Apport en société réalisé en fraude aux droits des créanciers
Lorsque son débiteur a réalisé un acte en fraude de ses droits, un créancier peut demander que cet acte lui soit déclaré inopposable. Cette action, dite paulienne, était prévue à l’ancien article 1167 du Code civil et figure désormais à l’article 1341-2 du Code civil. Si le principe est simple d’application lorsque l’acte litigieux emporte un appauvrissement du débiteur (libéralité), il est en revanche plus complexe si l’acte comporte une contrepartie, notamment en cas d’apport en société.
En 2002, une banque avait consenti un crédit à une société, et le dirigeant s’était porté caution solidaire de la société débitrice. En 2013, le dirigeant avait apporté à une SCI un immeuble dont il était propriétaire, puis en 2015 avait cédé la nue-propriété des parts sociales à une autre société. Entre temps, il avait été condamné en qualité de caution solidaire à régler une certaine somme à la banque.
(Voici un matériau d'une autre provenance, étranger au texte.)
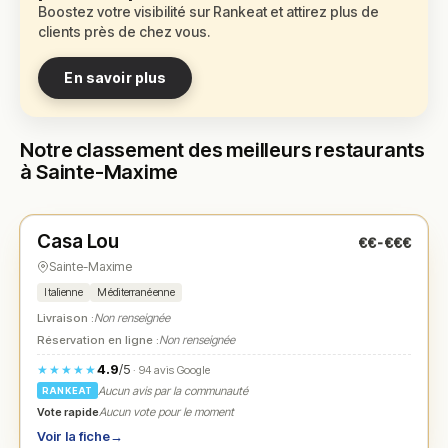
Boostez votre visibilité sur Rankeat et attirez plus de
clients près de chez vous.
En savoir plus
Notre classement des meilleurs restaurants
à Sainte-Maxime
Fermé
(12:00 – 14:00, 19:00 – 22:00)
Casa Lou
€€-€€€
N° 1
★
Sainte-Maxime
Italienne
Méditerranéenne
Livraison :
Non renseignée
Réservation en ligne :
Non renseignée
4.9
/5
★★★★★
· 94 avis Google
Aucun avis par la communauté
RANKEAT
Vote rapide
Aucun vote pour le moment
Voir la fiche
→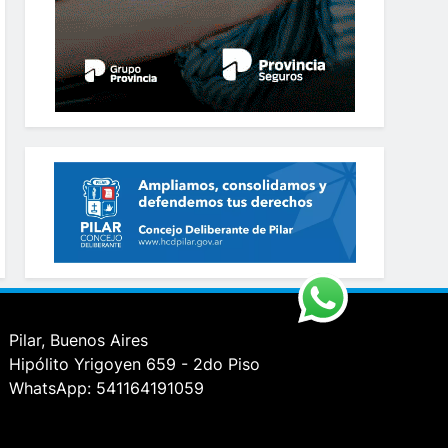
Pilar, Buenos Aires
Hipólito Yrigoyen 659 - 2do Piso
WhatsApp: 541164191059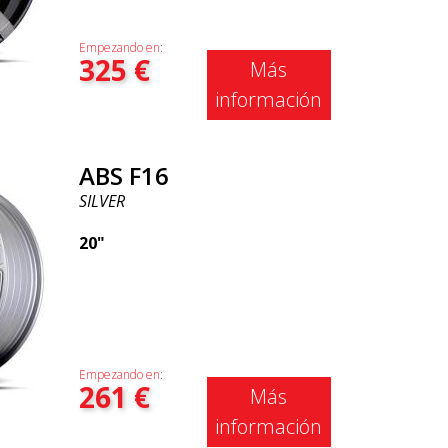
Empezando en:
325
€
Más
información
ABS F16
SILVER
20"
Empezando en:
261
€
Más
información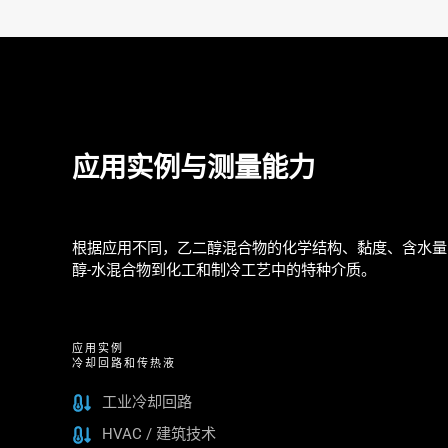
应用实例与测量能力
根据应用不同，乙二醇混合物的化学结构、黏度、含水量、温度范
醇-水混合物到化工和制冷工艺中的特种介质。
应用实例
冷却回路和传热液
工业冷却回路
HVAC / 建筑技术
La banque avait sollicité « la nullité ou l’opposabilité », d’une part de l’apport, d’autre part de la cession.
Les juges du fond avaient rejeté cette demande : l’apport de l’immeuble ne constituait pas un acte d’appauvrissement du débiteur puisqu’en contrepartie de l’apport du bien immobilier, l’apporteur avait reçu des parts sociales de même valeur.
L’arrêt est cassé par la Cour de cassation :
En se déterminant ainsi, sans rechercher, comme il lui était demandé, si la difficulté de négocier les parts sociales et le risque d’inscription d’hypothèques sur l’immeuble du chef de la SCI ne constituaient pas des facteurs de diminution de la valeur du gage du créancier et d’appauvrissement du débiteur, la cour d’appel n’a pas donné de base légale à sa décision.
L’arrêt ne statue pas sur le sort de la cession de la nue-propriété des titres de la SCI, mais les mêmes principes devraient s’appliquer.